Exercise description. Find the line containing "Flamingo Aerial (1157, 888)" in the records below. Copy exactly that line and each one after it, ending at the line containing "[Show Navigation Panel] (39, 57)", and nothing more.

[Records for the task — start]

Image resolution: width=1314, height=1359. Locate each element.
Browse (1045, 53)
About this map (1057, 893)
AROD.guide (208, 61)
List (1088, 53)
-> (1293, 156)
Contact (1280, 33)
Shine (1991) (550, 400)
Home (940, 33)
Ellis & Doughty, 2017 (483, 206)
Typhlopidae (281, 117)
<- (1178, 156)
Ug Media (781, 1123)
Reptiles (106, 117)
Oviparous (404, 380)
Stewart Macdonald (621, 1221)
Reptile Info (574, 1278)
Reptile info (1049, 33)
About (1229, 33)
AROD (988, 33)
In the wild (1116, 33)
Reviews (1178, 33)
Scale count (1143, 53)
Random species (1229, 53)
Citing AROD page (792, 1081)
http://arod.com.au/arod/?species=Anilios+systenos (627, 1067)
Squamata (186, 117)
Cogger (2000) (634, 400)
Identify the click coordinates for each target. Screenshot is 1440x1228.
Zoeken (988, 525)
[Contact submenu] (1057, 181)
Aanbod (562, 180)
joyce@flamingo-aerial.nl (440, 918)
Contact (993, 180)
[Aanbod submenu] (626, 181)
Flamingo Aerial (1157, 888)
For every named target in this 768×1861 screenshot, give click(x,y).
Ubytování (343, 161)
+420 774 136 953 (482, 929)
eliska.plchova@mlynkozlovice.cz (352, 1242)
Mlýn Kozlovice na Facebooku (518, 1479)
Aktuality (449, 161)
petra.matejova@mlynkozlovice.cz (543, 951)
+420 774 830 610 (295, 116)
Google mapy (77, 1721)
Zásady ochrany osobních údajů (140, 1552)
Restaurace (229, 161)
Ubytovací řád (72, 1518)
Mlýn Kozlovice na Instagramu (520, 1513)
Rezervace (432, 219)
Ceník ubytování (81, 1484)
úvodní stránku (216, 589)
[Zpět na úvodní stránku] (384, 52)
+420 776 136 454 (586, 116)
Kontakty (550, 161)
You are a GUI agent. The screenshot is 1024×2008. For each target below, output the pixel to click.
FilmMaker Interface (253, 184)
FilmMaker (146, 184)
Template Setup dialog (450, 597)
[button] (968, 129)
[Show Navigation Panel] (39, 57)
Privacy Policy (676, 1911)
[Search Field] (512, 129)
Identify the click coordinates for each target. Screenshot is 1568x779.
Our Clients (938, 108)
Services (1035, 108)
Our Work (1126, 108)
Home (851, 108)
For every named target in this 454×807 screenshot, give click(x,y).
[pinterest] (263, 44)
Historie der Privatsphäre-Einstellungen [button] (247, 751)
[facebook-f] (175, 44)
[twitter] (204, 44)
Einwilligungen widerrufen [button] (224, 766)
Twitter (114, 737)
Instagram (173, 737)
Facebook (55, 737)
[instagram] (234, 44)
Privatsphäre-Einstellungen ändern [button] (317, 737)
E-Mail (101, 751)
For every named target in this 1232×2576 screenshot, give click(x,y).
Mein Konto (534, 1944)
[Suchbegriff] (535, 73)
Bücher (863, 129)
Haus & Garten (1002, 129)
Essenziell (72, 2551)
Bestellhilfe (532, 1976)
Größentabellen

[Records for the task — finish]

Answer space.
Flamingo Aerial (1157, 888)
For every named target in this 768×1861 screenshot, give click(x,y).
Ubytování (343, 161)
+420 774 136 953 (482, 929)
eliska.plchova@mlynkozlovice.cz (352, 1242)
Mlýn Kozlovice na Facebooku (518, 1479)
Aktuality (449, 161)
petra.matejova@mlynkozlovice.cz (543, 951)
+420 774 830 610 (295, 116)
Google mapy (77, 1721)
Zásady ochrany osobních údajů (140, 1552)
Restaurace (229, 161)
Ubytovací řád (72, 1518)
Mlýn Kozlovice na Instagramu (520, 1513)
Rezervace (432, 219)
Ceník ubytování (81, 1484)
úvodní stránku (216, 589)
[Zpět na úvodní stránku] (384, 52)
+420 776 136 454 (586, 116)
Kontakty (550, 161)
You are a GUI agent. The screenshot is 1024×2008. For each target below, output the pixel to click.
FilmMaker Interface (253, 184)
FilmMaker (146, 184)
Template Setup dialog (450, 597)
[button] (968, 129)
[Show Navigation Panel] (39, 57)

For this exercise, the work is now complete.